Did you design the analysis in Atlas and then download the package as a zip? If so, then all Atlas did was build some R scripts, put it into a folder structure, compressed it as a zip, and then sent it down to you. I’m not sure if your environment is configured to execute analyses directly in atlas, but if so, it simply runs the R script that was bundled in the zip. If you did want to trace what it is doing, you could just open the script in RStudio, and set breakpoints.
They do. In the case of Characterization, we retrieve the SQL for features and execute them directly in the WebAPI layer. For estimation and prediction, the calls to the FeatureExtraction library are called from within the generated R script (which would execute in the context of an R session). But characterization doesn’t allow you to specify any of the exclusion parameters of feature extraction, but PLE does. It looks like you are using the exclusion paramater for this analysis, and that’s why I belive the bug is related to something where the excluded concepts are loaded into a temp table.
Depending on your environment and database indexes and configuration, it may run a long time. You can always generate the cohort in atlas to get an idea of what the cohort generation will take. You can also step through the R code to see the timing of cohort generation. I thought there was console output describing what was happening in the package, but I could be wrong.
Without really knowing anything about your environment or the cohorts/analysis you are trying to execute, it’s not easy to give you specific advice.
Appreciate you clarifying my lazy English, @Chris_Knoll.
For context: I took @mattspotnitz’s cohort from public ATLAS (http://www.ohdsi.org/web/atlas/#/estimation/cca/81) and imported it via Utilities into my internal ATLAS that we just updated to 2.7.2. (@Konstantin_Yaroshove could speak to the configuration – it’s a RedShift data layer.) In the UI, I used the execution tab to run it against a data set.
You’re right. Though, if you’re using the execution tab and not dumping this into R, this file is quietly in the background and only becomes apparent after the code eventually knows to kill/stop itself. Totally fine but if you are trying to follow along from execution via UI, it’s not as straightforward. You’re on a bit of a treasure hunt for the information of what happened.
Ultimately, I downloaded the ZIP output to see where it landed.
For other context: @mattspotnitz has been passing around just the ZIP of the ATLAS study package. Many of us (@izzysrdks @George_Argyriou) are working on testing it in our local environments (sans running via ATLAS) and having issues. So my hunch is something is funky about this particular package.

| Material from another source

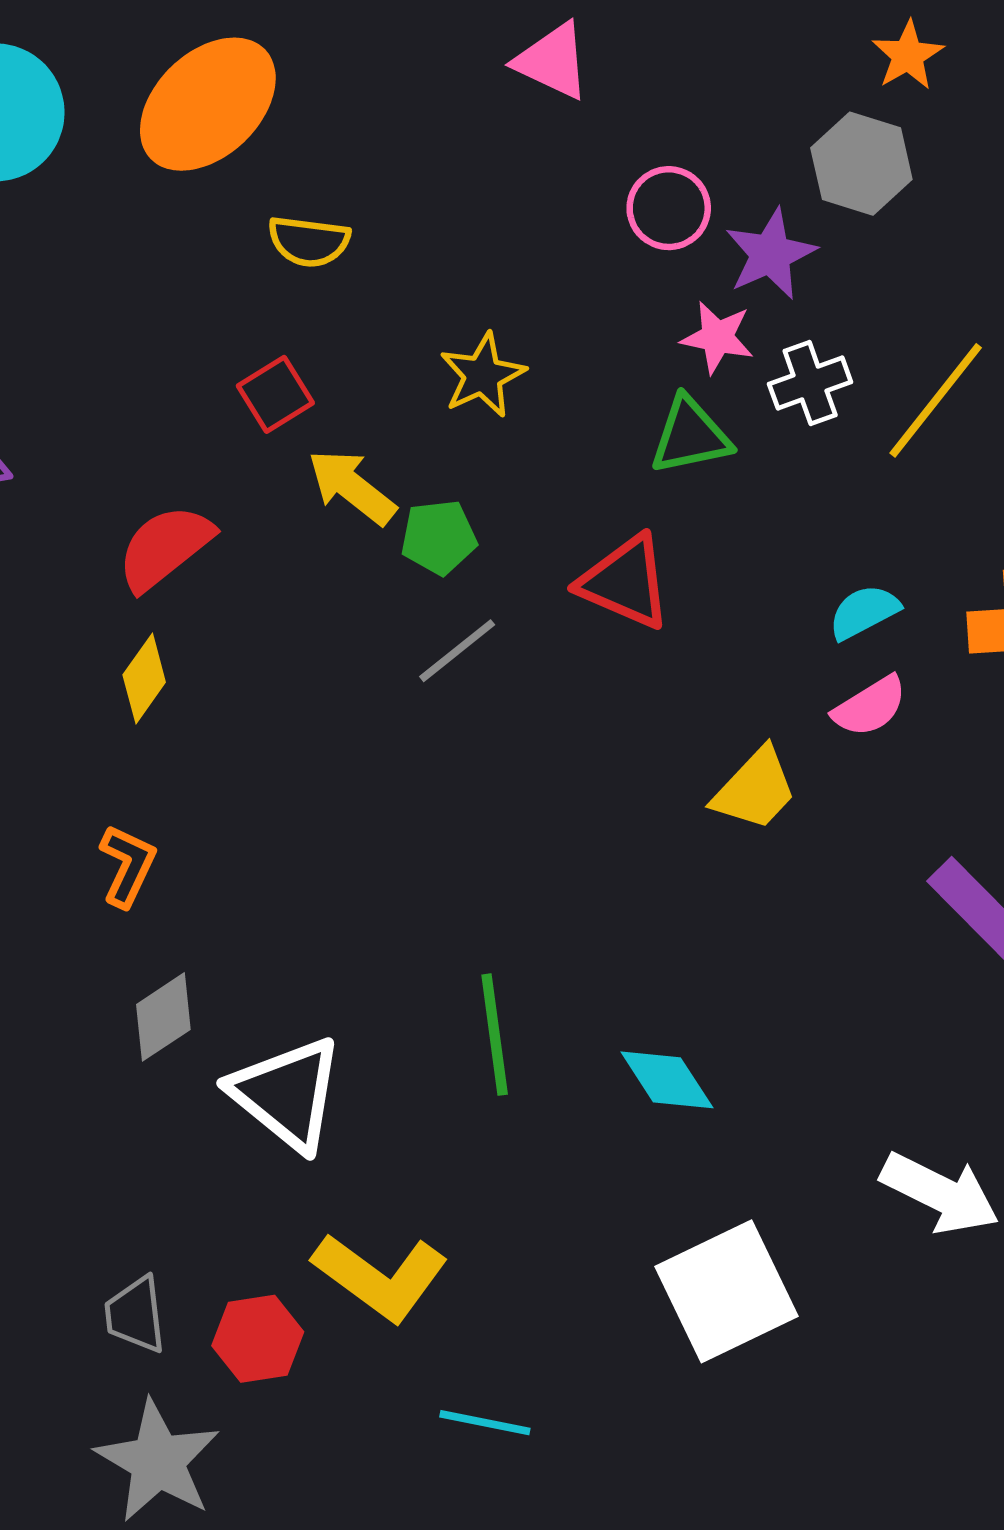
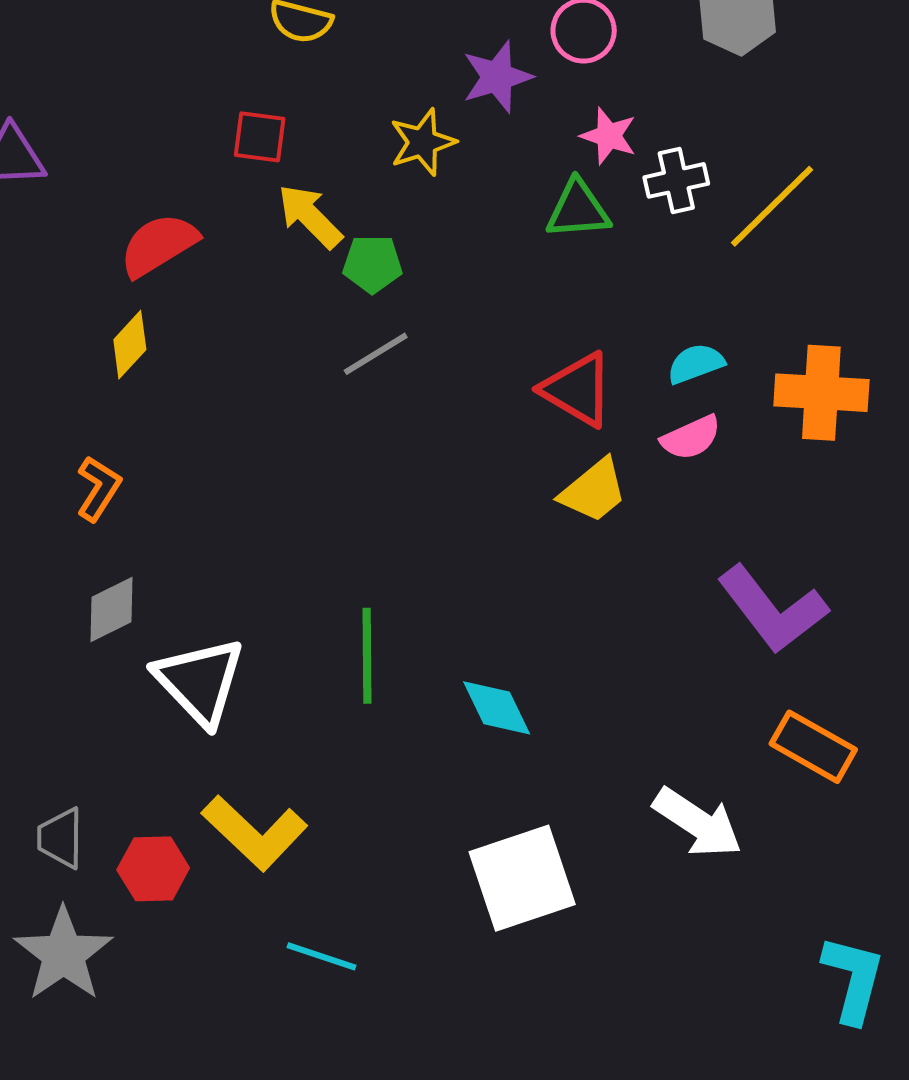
purple star: (771, 254) -> (497, 77), moved
red square: (275, 394) -> (260, 137), turned 32
red triangle: (625, 582) -> (577, 390), moved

I admittedly overgeneralized. I just looked at my runs for a different Estimation package (http://www.ohdsi.org/web/atlas/#/estimation/cca/80) that I imported into our ATLAS. In this case, there’s no ErrorReport so I think the package actually executed correctly… but again, trying to decode what spits out after using the Execution tab is a bit of walking in the dark. Not sure what I’m actually looking at but I guess the absence of an ErrorReport is a good thing? Let’s call that issue #2. Which is to say – if someone from the ATLAS team can explain to me what’s what, I’ll happily write up a blurb we can publish on the GitHub wiki so other folks can use the resource.
In the short order, I’m going to email @schuemie the output I’ve got from this run and copy @mattspotnitz since it’s really his study. Big picture, it seems like something about this particular study is not rendering correctly when it’s spit into an ATLAS PLE package. Maybe it’s actually a cohort creation issue? Not sure whose issue queue this falls just being a squeaky wheel til I find the right home for this problem.
So the problem was in DatabaseConnector, and can be solved by upgrading to the latest development version:
Taking a step back, the reason we did not observe this issue in our unit tests is because our unit tests only test against SQL Server, Oracle, and PostgreSQL. @lee_evans: perhaps we could add a RedShift testing environment?